Sunday, September 17, 2006

FALSE IMPRESSIONS -- Suit: Ban computer voting

Subject: Re: FALSE IMPRESSIONS -- PRESS 09152006 Suit: Ban computer voting

In addition to what Al Kolwicz says, all of which I agree with, it is doubtful that the DRE machines anywhere have actually been successfully tested in an election scale event. The reason this is basically impossible is that there is no way to accurately test vote tens of thousands of votes into a collection of DREs... short of possibly using a bunch of robots to do it, and even that might have accuracy problems. Any county which has honestly attempted to conduct a LAT on the DREs must be aware of this.

The potential for error in the DRE election tabulations is not a trivial consideration. It is not impossible that there are bugs within the software which compile the votes from the various DREs into larger tabulations (such as the JBC in the case of the Hart system) which could by tabulation register rollover or similar accidental faults modify the results in a particular range of count, for example. Unless the election scale tests are performed, we would not necessarily know about such faults which could be unintended or otherwise.

It would be possible to have an election scale test in which the VVPATs are counted and compared to the election tabulation. This should most certainly be done, and I suspect it has never been done on any realistic scale with any DRE system. To avoid human error in the counting of paper ballots, it is unquestionably an advantage to sort before counting. For this purpose it would be necessary to cut the individual VVPATs from their sequential positions on the paper roll. Of course, we all are depending on the possibility of this full scale hand recount being done for the safety of all our elections, but I doubt if anyone has demonstrated how to do it successfully in an election scale with real VVPATs.

On the other hand with paper ballots it is possible to sort and count and recount test paper ballots until a group of human counters are certain about and agree in spite of partisan differences to the expected result. And this group of test ballots can be entered into the counting machines as many times as necessary to gain confidence that they always produce the same result (or fail to do so). Paper ballots provide an entirely different and more testable situation, although again, it is doubtful that proper testing has been done in the actual ITA or state certification tests, including ballots incorporating questionable voter intent.
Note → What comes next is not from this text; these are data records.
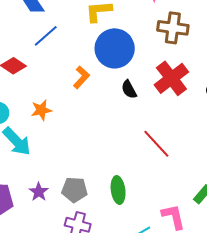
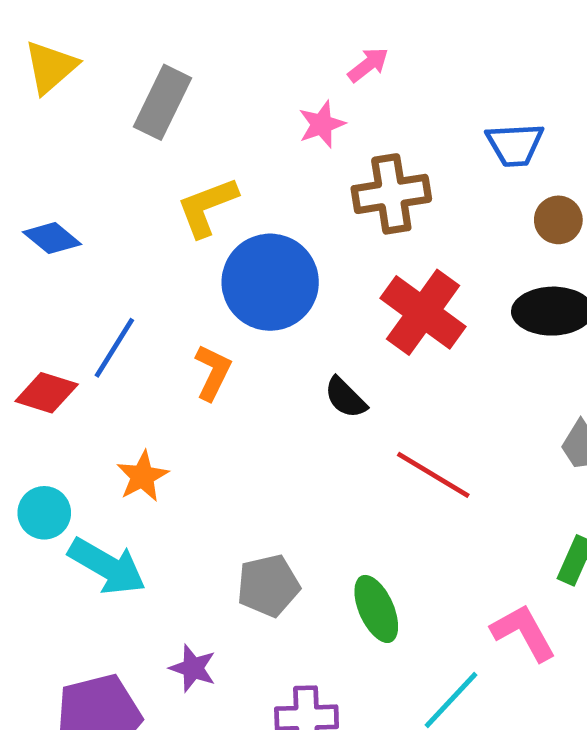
blue line: (46, 36) -> (114, 348), moved
black semicircle: (129, 89) -> (345, 398), moved
gray pentagon: (74, 190) -> (268, 586), moved

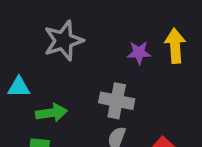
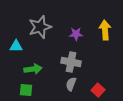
purple star: (139, 53) -> (76, 34), moved
cyan triangle: (19, 87) -> (16, 46), moved

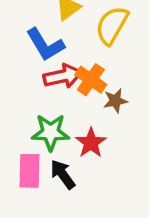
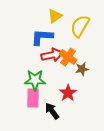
blue L-shape: (45, 45) -> (42, 37), turned 125
green star: (51, 132) -> (35, 80), moved
pink rectangle: (29, 171) -> (33, 98), moved

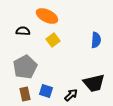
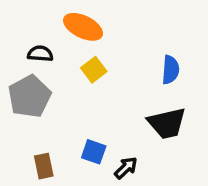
gray pentagon: (25, 67) -> (29, 96), moved
black trapezoid: (94, 83) -> (167, 123), moved
blue square: (46, 91) -> (94, 152), moved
Ocasionally there may have been a hand recount of a given race in a real election, but the results of this recount are rarely if ever compared against the machine count with the intention of reconciling the differences to improve the machine accuracy. In almost every case, such a comparison is made with the expectation of improving the human count accuracy. Election failures are not collected into a single repository for the purposes of learning how to improve our voting process or even which devices are more prone to failure. Each county learns these things on their own, or fails to do so.

The effect of whatever causes questionable voter intent on a paper ballot has the very different and troubling result of a false impression of certainty on the DRE. This is not a technical advantage of the DRE, this is an irreparable fault of the DRE. The DRE unavoidably hides the condition that the voter either has difficulty voting, or is uncertain about the choice for some reason perhaps intentional. Apparently we are no longer concerned about the mechanization of society, so there seem to be few people arguing the need for humanistic interfaces nowadays, unfortunately. Many nations still vote entirely on paper and use human counting and still do this without difficulty.
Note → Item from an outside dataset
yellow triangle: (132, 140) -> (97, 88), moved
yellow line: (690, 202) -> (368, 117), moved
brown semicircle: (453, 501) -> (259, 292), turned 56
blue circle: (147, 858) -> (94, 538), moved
It is time for us to be realistic about the need for and the lack of testing of our voting machines. The salient issue is not only securing our machines against fraud. The additional security may have the unfortunate side effect of a preventing public oversight of our election processes and this could actually lead to additional potential for fraud or accidental error.

Also it is critical that our post election audits actually perform an audit at a sufficient level of accuracy, and that they consist of an actual audit, not a recount retest. This will require some careful planning and may require the hand counting of more than the prescribed number of ballots as it is crucial to count to a number which is a real subtotal in the real election results. The accuracies resulting from the 2005 habit of recounting 100 ballots are embarrassingly low. In 2006 in most counties more than 100 ballots were counted in the audit, but this number should consist of at least several percent of the ballots in the election. Then the county should be prepared to hand count all the VVPAT and paper ballots in case a reported race result comes too close for the accuracy of the statutory tests (LAT or post-election audit). We should always have a paper ballot hand count in each close election.

Following these guidelines, in addition to making sure that all voters are aware of the significance of what is printed on the VVPAT, would give us a reason to trust our voting machines' results. Then there is also the process of determining whom is allowed to cast a vote to consider (elsewhere).